Early Cretaceous gold deposits occurred intensively and widely in the Jiaodong Peninsula in an extensional tectonic regime, as evidenced by the normal movement along the TLF [106] as well as large-scale extension-related magmatism [8,9,10] during ca. 130–110 Ma. It has been traditionally accepted that all the gold deposits, including the “Linglong-type” and “Jiaojia-type”, are controlled by either the NE- and NNE-trending regional-scale or lower-order faults [45,46], with the gold orebodies surrounded by the silicification or sericitization alteration envelop [1,68,69,70]. Over 90% of the gold resources are clustered in the Jiaobei uplift, i.e., central and western Jiaodong, which consists of Penglai–Qixia and Zhaoyuan–Laizhou gold metallogenic belts, whereas less than 10% of those in eastern Jiaodong are clustered in the Muping–Rushan gold metallogenic belt [1,67]. The new and precise geochronologic dates obtained by U–Pb dating on monazite from the gold deposits scattered around Jiaodong indicate that the former was formed during a very transient period in ca. 120 Ma, about 6 m.y. older than the latter [14,88,89,90], suggesting that they are two discrete gold events even though they show a similar geological character and are the same in the genesis. However, this study reveals that the Xiawolong deposit hosted by the fine-grained granitic dikes was formed in ca. 118 Ma, representing another discrete gold event, and is genetically related to the Sanfoshan granitic magmatism, different from the “Linglong-type” and “Jiaojia-type” deposits hosted by the NNE- to NE-striking faults in Jiaodong. Therefore, we propose that gold exploration in the Jiaodong should not only focus on the fault-hosted Au but also on the fine-grained granite-hosted Au around the apical portions of the late Early Cretaceous small granitic intrusions with high fO2. This exploration model could also be important for prospecting in other gold ore districts that have a similar tectonic setting.
In addition, the late Early Cretaceous granitoids in the Jiaodong Peninsula have strong magnetism, which is two orders of magnitude higher than the late Jurassic biotite granite and monzogranite and the Precambrian basement rocks in Jiaodong [107]. However, due to no gold orebodies occurring in the late Early Cretaceous granitoids, the high-precision magnetometric survey was mainly used to determine the concealed rock mass in the past.
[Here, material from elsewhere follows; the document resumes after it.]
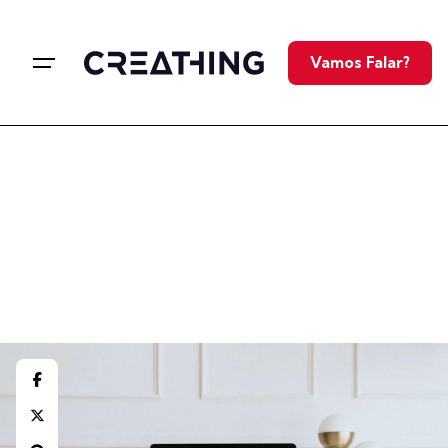
Vamos Falar?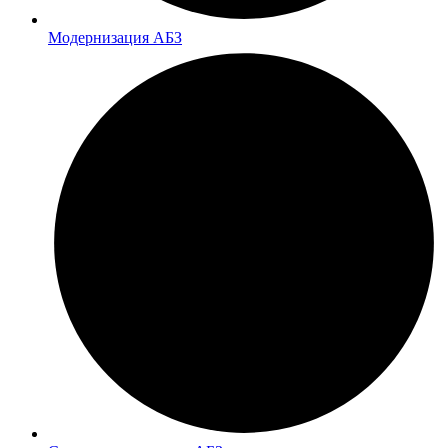
Модернизация АБЗ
Nevertheless, this study reveals that the fine-grained granitic dike hosting the Xiawolong deposit is the late-stage crystallization product of the late Early Cretaceous Sanfoshan granitic magma, and the magnetite coexists with the gold-bearing pyrite in the gold ores; thus, it is suggested that the high-precision magnetometric survey could be carried out to determine the striped high magnetic anomaly surrounding the late Early Cretaceous granitoid so as to find the fine-grained granite-hosted Au.

6. Conclusions

(1)
Our high-precision molybdenite weighted average Re–Os model age of 118 ± 1.7 Ma (2σ) first obtained for the stockwork- and disseminated-style gold-bearing ores indicates that a discrete gold event occurred in Xiawolong deposit, ca. 4 m.y. older than that of the other gold mineralization in ca. 114 Ma in eastern Jiaodong.
(2)
The fine-grained granite hosting the gold-bearing ores, dated using the LA-ICP-MS zircon U–Pb method to be 118 ± 2 to 117 ± 2 Ma (2σ), is the crystallization product of granitic magma, related to the Sanfoshan batholith, in the late stage.
(3)
The Xiawolong gold deposit is genetically related to the Sanfoshan granitic magmatism, which has high fO2 and is rich in Au at the magmatic–hydrothermal transition stage, and the change in fO2 is most likely to make a significant contribution to the precipitation of Au.
(4)
The gold exploration in the ore districts formed an extensional tectonic regime that should not only focus on the fault-hosted Au but also on the fine-grained granite-hosted Au around the apical portions of the small granitic intrusions with high fO2.
(5)
The fine-grained granite crystallized from the late-stage granitic magma with high fO2 is also rich in Au, except for the W–Mo–Cu–Zn–U–Be–Li–Nb–Ta–Sn–Bi-elements, and the high-precision magnetometric survey could be used to find the fine-grained granite-hosted Au.

Author Contributions

Conceptualization, M.W. and Z.W.; Data curation, M.W. and Z.W.; Formal analysis, M.W. and P.L.; Funding acquisition, Z.W.; Investigation, M.W., Z.W. and P.L.; Methodology, M.W.; Project administration, Z.W.; Resources, M.W., Z.W. and P.L.; Software, M.W., Z.W. and P.L.; Supervision, Z.W.; Validation, M.W.; Visualization, M.W. and Z.W.; Writing—original draft, M.W. and Z.W.; Writing—review and editing, M.W. and Z.W. All authors have read and agreed to the published version of the manuscript.

Funding

This study was financially supported by the National Key Research and Development Program of China (2022YFC2903602) and the National Natural Science Foundation of China (Grant No. 41772061).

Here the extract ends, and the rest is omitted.